Thanks! I recently read this article: https://link.springer.com/article/10.1007/s00530-012-0271-3 and I think it helped me clarify the point I was trying to make.
Summarizing here to see if it makes sense. They describe in 4.3.1 a model for "Time Offsetting Techniques". It seems like this matches up with the intentions of a Lag Compensation model coupled with a Client side prediction model. It seems like this solution essentially assumes two frame times. There's the frame associated with your current character, which is where you've predicted yourself to be when you choose to shoot. There's also the frame associated with all the remote objects you're seeing, which is the frame the server has last sent you.
The reason for having two frames is because the server has all the latest information (relative to you) of your remote objects, and it packaged and sent that to you. However, you have some inputs that the server does not have yet. Therefore, when you render "Frame 5", this frame, on your screen, represents all the objects in the past at Frame 5 but your player character potentially at Frame 10. When the server receives the packet that you shot, it needs to reconcile two things: where the objects were at frame 5, and where you were at frame 10. This accurately allows the server to produce a rendition of what you were seeing when you shot and resolve things appropriately.
Is this what you meant when you said "your input at frame (5 + transmission latency)"? As in, 5 represents the frame that all your remote objects were at, and the transmission latency + any buffer represents where you were when you chose to shoot at frame 5? With both pieces of information, the server knows how to reconcile things appropriately. This can be likened to "combining Option 1 and 3" and storing two frame numbers.
What I'm seeing here is that maybe my breakdown of the "options" wasn't the best way to put it. At the end of the day, the key way to look at it may be to think about the timeline of each of my objects on any particular player or server's game state. At any given time, I will be rendering a single frame based on my knowledge of where remote objects and my player is. For all objects, I technically hold stale data, but I hold perfect data for my player inputs. The server holds perfect data, but stale data for all player inputs. As a result, as a dev, I'm choosing how I want to choose to reconcile everything when I render one frame.
One option for clients, as described above, is to choose to render the stale data for opponents but perfect input for myself.
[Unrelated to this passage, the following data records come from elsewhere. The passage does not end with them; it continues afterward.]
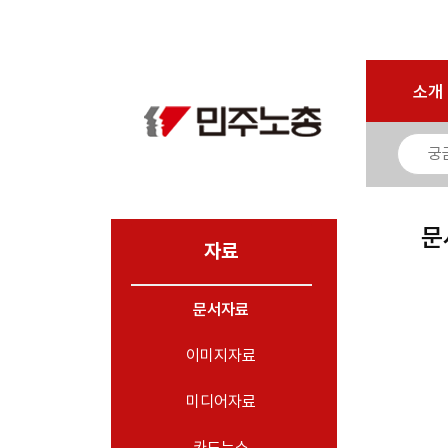
마이페이지
소개
<
소개
소식
노동상담
자료
문
- 문서자료
자료
- 이미지자료
문서자료
- 미디어자료
- 카드뉴스
이미지자료
부설기관
미디어자료
업무
카드뉴스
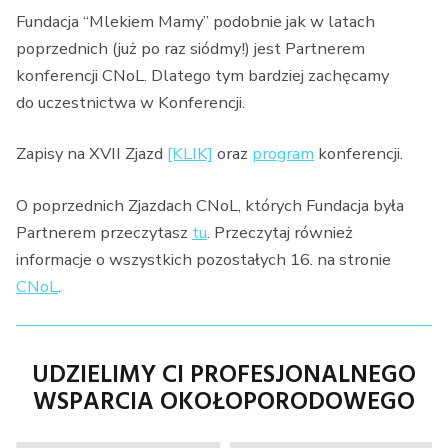
Fundacja “Mlekiem Mamy” podobnie jak w latach
poprzednich (już po raz siódmy!) jest Partnerem
konferencji CNoL. Dlatego tym bardziej zachęcamy
do uczestnictwa w Konferencji.
Zapisy na XVII Zjazd
[KLIK]
oraz
program
konferencji.
O poprzednich Zjazdach CNoL, których Fundacja była
Partnerem przeczytasz
tu
. Przeczytaj również
informacje o wszystkich pozostałych 16. na stronie
CNoL
.
UDZIELIMY CI PROFESJONALNEGO
WSPARCIA OKOŁOPORODOWEGO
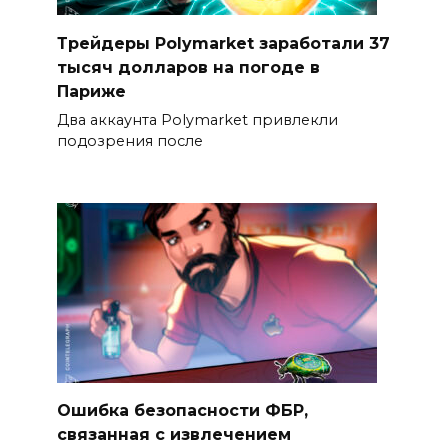
Трейдеры Polymarket заработали 37
тысяч долларов на погоде в
Париже
Два аккаунта Polymarket привлекли
подозрения после
Ошибка безопасности ФБР,
связанная с извлечением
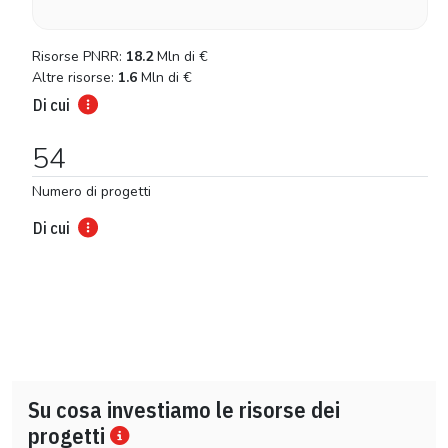
Risorse PNRR:
18.2
Mln di
€
Altre risorse:
1.6
Mln di
€
Di cui
54
Numero di progetti
Di cui
Su cosa investiamo le risorse dei
progetti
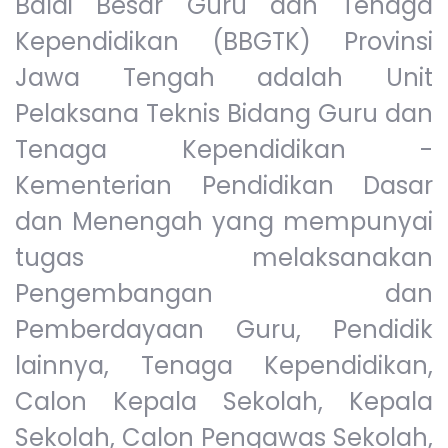
Balai Besar Guru dan Tenaga
Kependidikan (BBGTK) Provinsi
Jawa Tengah adalah Unit
Pelaksana Teknis Bidang Guru dan
Tenaga Kependidikan -
Kementerian Pendidikan Dasar
dan Menengah yang mempunyai
tugas melaksanakan
Pengembangan dan
Pemberdayaan Guru, Pendidik
lainnya, Tenaga Kependidikan,
Calon Kepala Sekolah, Kepala
Sekolah, Calon Pengawas Sekolah,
This allows the server an easier job to reconcile and perform what's known as "lag compensation". Alternatively, I can choose to predict everything including myself, which would be some form of full prediction. Alternatively I could choose to delay my own inputs to ensure that everything, including my inputs are "stale" for consistency. On the server, I could choose to reconcile the client's stale data to favor the client, or wield absolute power and use my perfect data to make decisions. All of these choices aren't valid in the grand scheme of things because networking is annoying, but they may result in 99% of the time, the game feeling fine, depending on the game. But it all boils down to reconciling the different logical frames (different timelines) of remote/player objects in order to render the actual physical frame on the screen.
A long wall of text later, does this match expectations?